Implementation and monitoring of the IMS Act

Simply having policies and legislation is not enough; enforcement is all that is crucial for achieving their objectives for which the law is made. In our case the IMS Act is being implemented with a slow pace and monitoring process is in place but requires systematic approach, greater emphasis, resources and planning. NGOs have to play a role to publicize the violations; media will have to respond to the needs from time to time. To give effect to have a permanent loophole free IMS Act is another challenge with the Government of India.

Promoting the national and international instruments

As an important area of work to promote tools that are helpful in keeping the agenda active for a sustainable change. Like for example CRC, a report that is expected from the Government in every five years at the UN Committee for CRC where NGOs can also contribute in reporting to the committee. It provides transparent mechanism of functioning and feedback by way of which action is taken at the government level. Other international documents that need continuous monitoring are the International code, WHA resolutions and the subsequent resolutions.

Research

Need of continuous research on infant feeding practices addressing to interventions and geographical changes, and qualitative behavior research for positive deviance for the future work.

Assessing effectiveness

To keep on assessing the effectiveness of our work will be important to BPNI and the targets to achieve towards real change.
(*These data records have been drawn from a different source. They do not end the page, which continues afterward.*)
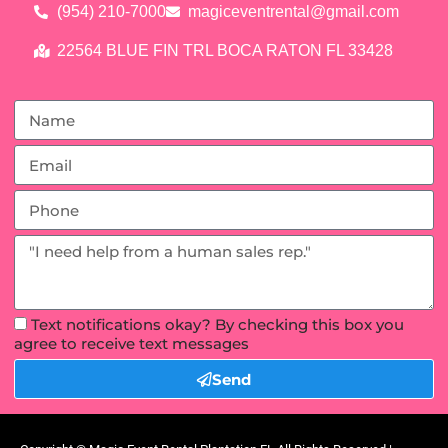
(954) 210-7000
magiceventrental@gmail.com
22564 BLUE FIN TRL BOCA RATON FL 33428
Text notifications okay? By checking this box you
agree to receive text messages
Send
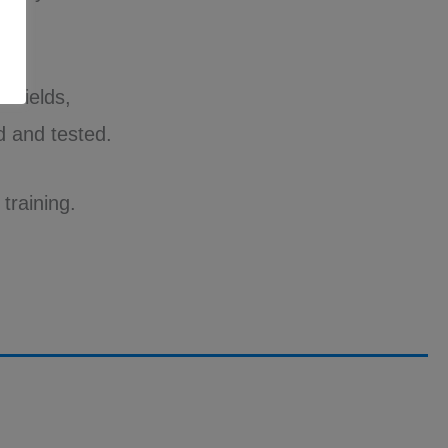
r fields,
 and tested.
training.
Many complex areas are operating. But there are no general rules for assessment as the areas of activities are different. As one moves ahead, certain parameters can be drawn that help to assess the change, for example, number of health workers trained, violations reported and legal actions taken, rates of exclusive breastfeeding in the area can be used to assess the volume of work done in one area. The other way to look at is the collaborations, how they work and what threatens such fusions, where there is need to change or broadening the focus etc.